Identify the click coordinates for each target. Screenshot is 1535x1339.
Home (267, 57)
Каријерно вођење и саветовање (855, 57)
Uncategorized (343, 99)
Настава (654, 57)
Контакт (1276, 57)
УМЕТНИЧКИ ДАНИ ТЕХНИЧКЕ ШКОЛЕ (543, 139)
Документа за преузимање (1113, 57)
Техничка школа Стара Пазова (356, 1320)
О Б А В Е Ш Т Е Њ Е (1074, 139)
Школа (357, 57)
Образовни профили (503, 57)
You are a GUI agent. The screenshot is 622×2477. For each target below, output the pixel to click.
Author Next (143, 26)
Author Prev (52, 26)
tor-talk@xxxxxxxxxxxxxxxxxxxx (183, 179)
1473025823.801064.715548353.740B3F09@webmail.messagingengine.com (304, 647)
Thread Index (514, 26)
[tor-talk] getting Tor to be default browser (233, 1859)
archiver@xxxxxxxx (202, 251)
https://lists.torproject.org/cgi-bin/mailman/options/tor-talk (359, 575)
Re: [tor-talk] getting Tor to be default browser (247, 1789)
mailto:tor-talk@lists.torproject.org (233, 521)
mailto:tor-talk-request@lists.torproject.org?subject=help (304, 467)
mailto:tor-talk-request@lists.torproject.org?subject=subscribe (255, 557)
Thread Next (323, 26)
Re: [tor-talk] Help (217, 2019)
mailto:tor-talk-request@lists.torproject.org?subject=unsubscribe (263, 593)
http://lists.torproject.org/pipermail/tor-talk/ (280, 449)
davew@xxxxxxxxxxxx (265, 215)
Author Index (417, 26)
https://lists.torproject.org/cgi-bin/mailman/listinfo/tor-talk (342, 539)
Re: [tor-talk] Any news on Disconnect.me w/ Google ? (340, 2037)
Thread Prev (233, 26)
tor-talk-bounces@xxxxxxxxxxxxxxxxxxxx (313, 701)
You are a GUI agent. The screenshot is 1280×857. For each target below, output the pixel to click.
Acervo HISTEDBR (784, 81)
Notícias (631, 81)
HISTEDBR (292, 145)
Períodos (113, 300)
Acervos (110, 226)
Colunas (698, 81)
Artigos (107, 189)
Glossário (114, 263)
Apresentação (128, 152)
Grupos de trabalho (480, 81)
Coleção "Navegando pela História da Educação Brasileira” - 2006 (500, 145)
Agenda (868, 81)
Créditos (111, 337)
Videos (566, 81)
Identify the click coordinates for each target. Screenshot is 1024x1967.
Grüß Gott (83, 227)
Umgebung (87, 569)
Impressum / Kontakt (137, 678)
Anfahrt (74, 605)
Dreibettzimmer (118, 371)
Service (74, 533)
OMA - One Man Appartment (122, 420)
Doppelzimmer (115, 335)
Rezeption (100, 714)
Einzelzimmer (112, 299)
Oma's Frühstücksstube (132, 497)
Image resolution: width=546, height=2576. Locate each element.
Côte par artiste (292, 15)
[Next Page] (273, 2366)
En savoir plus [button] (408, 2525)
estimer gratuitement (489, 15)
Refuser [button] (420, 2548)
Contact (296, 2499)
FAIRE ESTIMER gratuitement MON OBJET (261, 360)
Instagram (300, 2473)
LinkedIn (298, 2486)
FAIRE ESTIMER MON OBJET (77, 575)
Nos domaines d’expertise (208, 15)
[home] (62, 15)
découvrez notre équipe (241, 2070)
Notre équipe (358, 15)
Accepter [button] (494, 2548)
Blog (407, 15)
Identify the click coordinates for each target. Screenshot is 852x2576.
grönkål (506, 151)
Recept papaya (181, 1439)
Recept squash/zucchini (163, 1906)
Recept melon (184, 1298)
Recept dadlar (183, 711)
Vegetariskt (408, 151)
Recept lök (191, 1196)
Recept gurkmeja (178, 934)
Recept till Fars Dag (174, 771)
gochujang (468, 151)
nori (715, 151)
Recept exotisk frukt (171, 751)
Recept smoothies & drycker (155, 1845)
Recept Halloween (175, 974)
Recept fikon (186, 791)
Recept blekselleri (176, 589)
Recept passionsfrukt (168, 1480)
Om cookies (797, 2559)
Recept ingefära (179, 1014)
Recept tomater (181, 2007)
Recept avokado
------------------------
(Exercise aim) The response must be an exact reproduction of all the entries.

(Response to this exercise)
Identify the click coordinates for each target. Screenshot is 1535x1339.
Home (267, 57)
Каријерно вођење и саветовање (855, 57)
Uncategorized (343, 99)
Настава (654, 57)
Контакт (1276, 57)
УМЕТНИЧКИ ДАНИ ТЕХНИЧКЕ ШКОЛЕ (543, 139)
Документа за преузимање (1113, 57)
Техничка школа Стара Пазова (356, 1320)
О Б А В Е Ш Т Е Њ Е (1074, 139)
Школа (357, 57)
Образовни профили (503, 57)
You are a GUI agent. The screenshot is 622×2477. For each target below, output the pixel to click.
Author Next (143, 26)
Author Prev (52, 26)
tor-talk@xxxxxxxxxxxxxxxxxxxx (183, 179)
1473025823.801064.715548353.740B3F09@webmail.messagingengine.com (304, 647)
Thread Index (514, 26)
[tor-talk] getting Tor to be default browser (233, 1859)
archiver@xxxxxxxx (202, 251)
https://lists.torproject.org/cgi-bin/mailman/options/tor-talk (359, 575)
Re: [tor-talk] getting Tor to be default browser (247, 1789)
mailto:tor-talk@lists.torproject.org (233, 521)
mailto:tor-talk-request@lists.torproject.org?subject=help (304, 467)
mailto:tor-talk-request@lists.torproject.org?subject=subscribe (255, 557)
Thread Next (323, 26)
Re: [tor-talk] Help (217, 2019)
mailto:tor-talk-request@lists.torproject.org?subject=unsubscribe (263, 593)
http://lists.torproject.org/pipermail/tor-talk/ (280, 449)
davew@xxxxxxxxxxxx (265, 215)
Author Index (417, 26)
https://lists.torproject.org/cgi-bin/mailman/listinfo/tor-talk (342, 539)
Re: [tor-talk] Any news on Disconnect.me w/ Google ? (340, 2037)
Thread Prev (233, 26)
tor-talk-bounces@xxxxxxxxxxxxxxxxxxxx (313, 701)
You are a GUI agent. The screenshot is 1280×857. For each target below, output the pixel to click.
Acervo HISTEDBR (784, 81)
Notícias (631, 81)
HISTEDBR (292, 145)
Períodos (113, 300)
Acervos (110, 226)
Colunas (698, 81)
Artigos (107, 189)
Glossário (114, 263)
Apresentação (128, 152)
Grupos de trabalho (480, 81)
Coleção "Navegando pela História da Educação Brasileira” - 2006 (500, 145)
Agenda (868, 81)
Créditos (111, 337)
Videos (566, 81)
Identify the click coordinates for each target. Screenshot is 1024x1967.
Grüß Gott (83, 227)
Umgebung (87, 569)
Impressum / Kontakt (137, 678)
Anfahrt (74, 605)
Dreibettzimmer (118, 371)
Service (74, 533)
OMA - One Man Appartment (122, 420)
Doppelzimmer (115, 335)
Rezeption (100, 714)
Einzelzimmer (112, 299)
Oma's Frühstücksstube (132, 497)
Image resolution: width=546, height=2576. Locate each element.
Côte par artiste (292, 15)
[Next Page] (273, 2366)
En savoir plus [button] (408, 2525)
estimer gratuitement (489, 15)
Refuser [button] (420, 2548)
Contact (296, 2499)
FAIRE ESTIMER gratuitement MON OBJET (261, 360)
Instagram (300, 2473)
LinkedIn (298, 2486)
FAIRE ESTIMER MON OBJET (77, 575)
Nos domaines d’expertise (208, 15)
[home] (62, 15)
découvrez notre équipe (241, 2070)
Notre équipe (358, 15)
Accepter [button] (494, 2548)
Blog (407, 15)
Identify the click coordinates for each target. Screenshot is 852x2576.
grönkål (506, 151)
Recept papaya (181, 1439)
Recept squash/zucchini (163, 1906)
Recept melon (184, 1298)
Recept dadlar (183, 711)
Vegetariskt (408, 151)
Recept lök (191, 1196)
Recept gurkmeja (178, 934)
Recept till Fars Dag (174, 771)
gochujang (468, 151)
nori (715, 151)
Recept exotisk frukt (171, 751)
Recept smoothies & drycker (155, 1845)
Recept Halloween (175, 974)
Recept fikon (186, 791)
Recept blekselleri (176, 589)
Recept passionsfrukt (168, 1480)
Om cookies (797, 2559)
Recept ingefära (179, 1014)
Recept tomater (181, 2007)
Recept avokado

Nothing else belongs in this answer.